WHAT THE EXERCISE ASKS
Write back every line of the listing exactly, excluding images.

DATA EXTRACT
********************

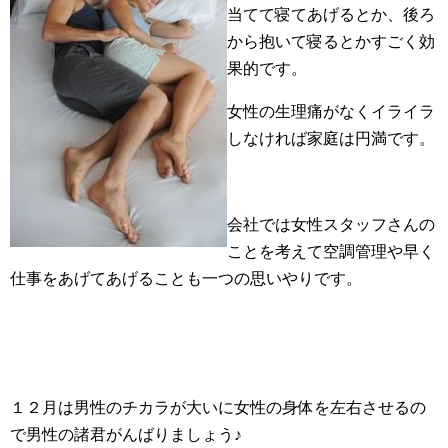
当てて寝てあげるとか、後ろ
から抱いて寝るとかすごく効
果的です。
女性の生理痛がなくイライラ
しなければ家庭は円満です。
会社では女性スタッフさんの
ことを考えて空調管理や早く
仕事をあげてあげることも一つの思いやりです。
１２月は男性のチカラが大いに女性の身体を左右させるの
で男性の諸君がんばりましょう♪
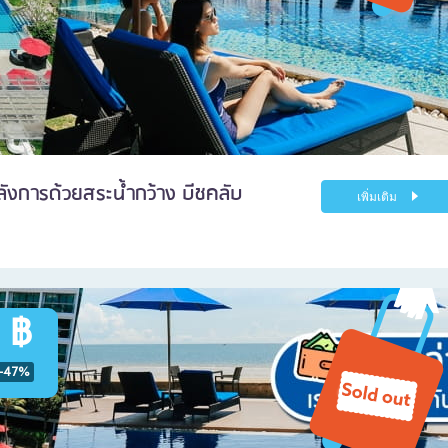
อลังการด้วยสระน้ำกว้าง บีชคลับ
เพิ่มเติม
 ฿
-47%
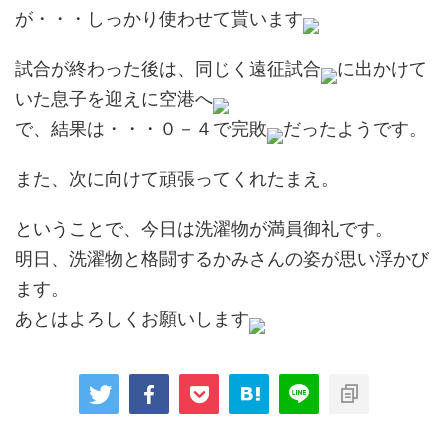
が・・・しっかり使わせて貰います
試合が終わった後は、同じく遠征試合
に出かけて
いた息子を迎えに空港へ
で、結果は・・・０－４で完敗
だったようです。
また、次に向けて頑張ってくれたまえ。
ということで、今日は洗濯物が満員御礼です。
明日、洗濯物と格闘するかみさんの姿が思い浮かび
ます。
あとはよろしくお願いします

********************

RESPONSE
当てて寝てあげるとか、後ろ
から抱いて寝るとかすごく効
果的です。
女性の生理痛がなくイライラ
しなければ家庭は円満です。
会社では女性スタッフさんの
ことを考えて空調管理や早く
仕事をあげてあげることも一つの思いやりです。
１２月は男性のチカラが大いに女性の身体を左右させるの
で男性の諸君がんばりましょう♪
อลังการด้วยสระน้ำกว้าง บีชคลับ
เพิ่มเติม
 ฿
-47%
が・・・しっかり使わせて貰います
試合が終わった後は、同じく遠征試合
に出かけて
いた息子を迎えに空港へ
で、結果は・・・０－４で完敗
だったようです。
また、次に向けて頑張ってくれたまえ。
ということで、今日は洗濯物が満員御礼です。
明日、洗濯物と格闘するかみさんの姿が思い浮かび
ます。
あとはよろしくお願いします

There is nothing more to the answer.